Benjamin Franklin said, “An ounce of prevention is worth a pound of cure.” And he was right.
It is better to take steps to stop a problem before it becomes something you cannot handle. When it comes to preparing for an audit, preventing problems is much better than fixing them after the fact.
If your facility is found breaking rules and regulations, you could be fined or temporarily shut down. In fact, in 2016, 1 in 13 takeaways failed food hygiene inspections and had to display their poor ratings for all customers to see. Needless to say, you don’t want to advertise your restaurant is unhygienic according to a government agency.
Keep reading for our important tips to remember when preparing for a restaurant audit.
Know What the Auditor Is Looking for
Just as you need to follow standards for proper practice, auditors must operate according to a rulebook as well.
They often work silently and only talk to ask questions. Don’t let this shake you, the auditing process is a detailed and scrutinous one. If you familiarize yourself with the auditing process and understand what your auditor will look for during the process will inspire confidence.
While some restaurant safety and hygiene regulations are common sense, such as regular cleaning and such, some rules are not so obvious. For instance, an auditor may look for:
- Logs of how often you check and record the temperature of food and freezers
- Food handling and safety certifications held by any and all employees
- The location cleaning supplies (to make sure they are in a safe location tucked away where they cannot contaminate food)
- The location and availability of necessary supplies like gloves, hand soap, utensil
- Proper lighting in the building and parking lot
- Potentiential fire hazards
These are just a few aspects among many that an auditor may look at. A risk accessor can help you zero in on potential issues that your restaurant could run into.
Understand the Rating System
Preparing for an audit is daunting. Being watched by mysterious, critical eyes as you work makes the failure seem inevitable. Auditors aren’t “out to get you” or looking to fail you for arbitrary reasons.
These evaluations are carried out to protect the safety of public health. Knowing the rating system will help you gain the perspective of the auditor and know ahead of time what to plan for.
The Food Standard Agency rates businesses from 0-5. Here’s what those numbers mean:
5– very good– standards of hygiene are very good and are fully compliant with the law and the food is prepared, handled, stored, and made hygienically. The state of the restaurant (hygiene, layout, lights, pest control) is in good condition. The auditor feels confident standards will be maintained in the future.
4- standards of hygiene are good- the overall state of the restaurant is good but minor improvements are still needed.
3- standards of hygiene are generally satisfactory- current operations are good overall and the restaurant is maintaining safety standards. Improvement is needed but these problems likely don’t pose a threat to health.
2- some improvement is needed- the auditor has found problems that are concerning and current practices need to be changed promptly.
1- major improvement is needed- this means the auditor found a large number of poor hygiene practices and staff is not adequately trained.

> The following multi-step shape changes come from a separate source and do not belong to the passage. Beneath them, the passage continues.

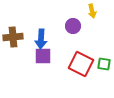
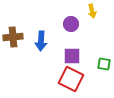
purple circle: moved 2 px left, 2 px up
blue arrow: moved 2 px down
purple square: moved 29 px right
red square: moved 10 px left, 15 px down
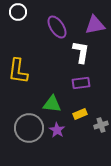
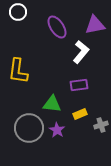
white L-shape: rotated 30 degrees clockwise
purple rectangle: moved 2 px left, 2 px down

0- urgent improvement is mandatory- reasons for a 0 rating are if the restaurant failed to maintain proper safety and hygiene records. Many current practices could put public health at immediate risk.
There are a lot of areas to focus on when evaluating the overall safety and hygiene of your establishment.
Brush up on the Basics
Food safety training is a must for all employees. If it has been a while since you or your employees have undergone training, you should go over the basics with everyone again. Some areas to focus on are:
- The importance of avoiding cross-contamination
- Food storage and proper labelling
- The overall hygiene of employees and the environment
- Maintenance of an accident-free environment (no knifes left in the open, wet floor signs, etc.)

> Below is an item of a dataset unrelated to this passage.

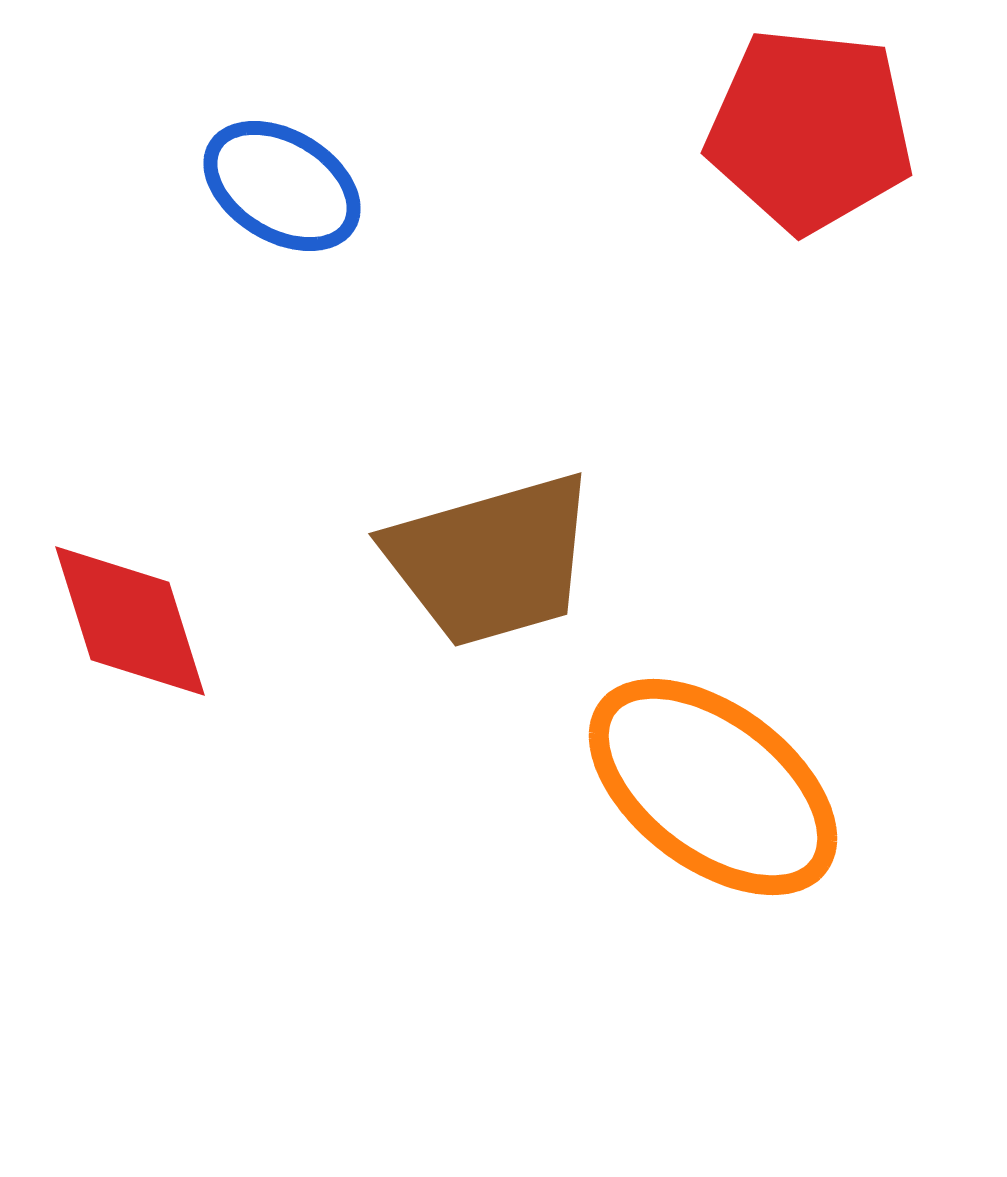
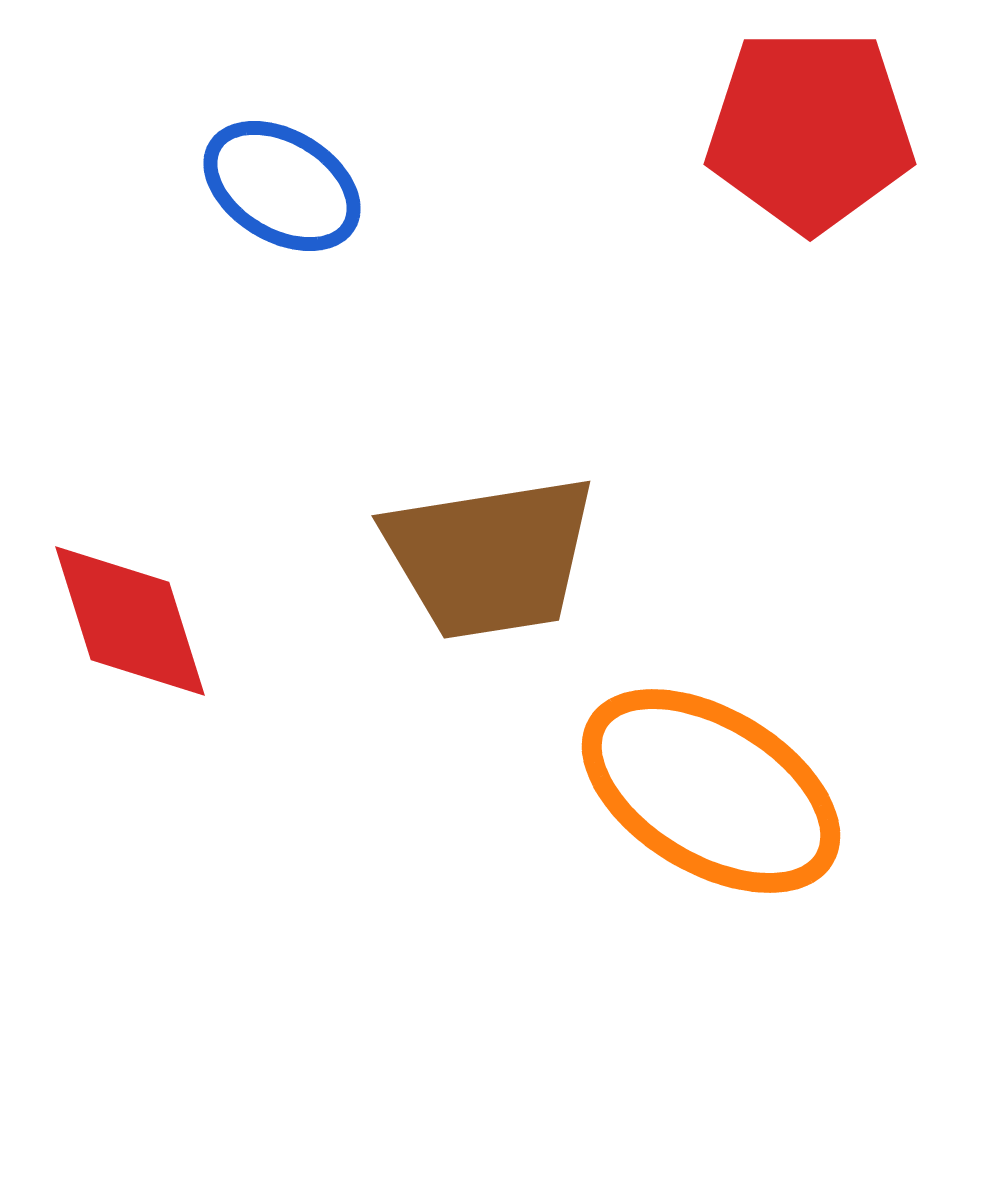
red pentagon: rotated 6 degrees counterclockwise
brown trapezoid: moved 1 px left, 3 px up; rotated 7 degrees clockwise
orange ellipse: moved 2 px left, 4 px down; rotated 6 degrees counterclockwise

This is one of the first steps you can take to prevent mistakes before they happen.
Update and Maintain Proper Protocol
When you have a daily work routine, it is easy to forget about small or tedious tasks like sweeping inside and outside of the building or accidentally leaving a personal item, like a water bottle, in the restaurant’s fridge.

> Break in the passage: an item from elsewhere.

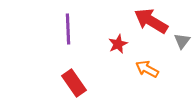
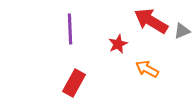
purple line: moved 2 px right
gray triangle: moved 10 px up; rotated 30 degrees clockwise
red rectangle: rotated 64 degrees clockwise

Taking into consideration what the rating system looks like and what an auditor will look for, you such create a checklist. Creating a list for individual areas of your restaurant, such as dining area, kitchen, prep area, and so on, is a good way to make sure you check everything before your audit.
Following this checklist as a part of your daily routine for you and your employees can help you prepare for future audits. Building good habits are easier than stopping bad ones.
This is also an area were a safety expert can assist you. Some restaurants and managers are slow to change and may not be up-to-date on all of the current policies you need to follow. A risk and safety expert can help you create a thorough food safety programme.
Preparing for an Audit Made Easy
Preparing for an audit doesn’t have to be an intimidating experience. These evaluations happen not only with the safety of the public in mind but are in the best interest of the business owner as well. Having a team of risk and safety experts on your side is an indispensable resource.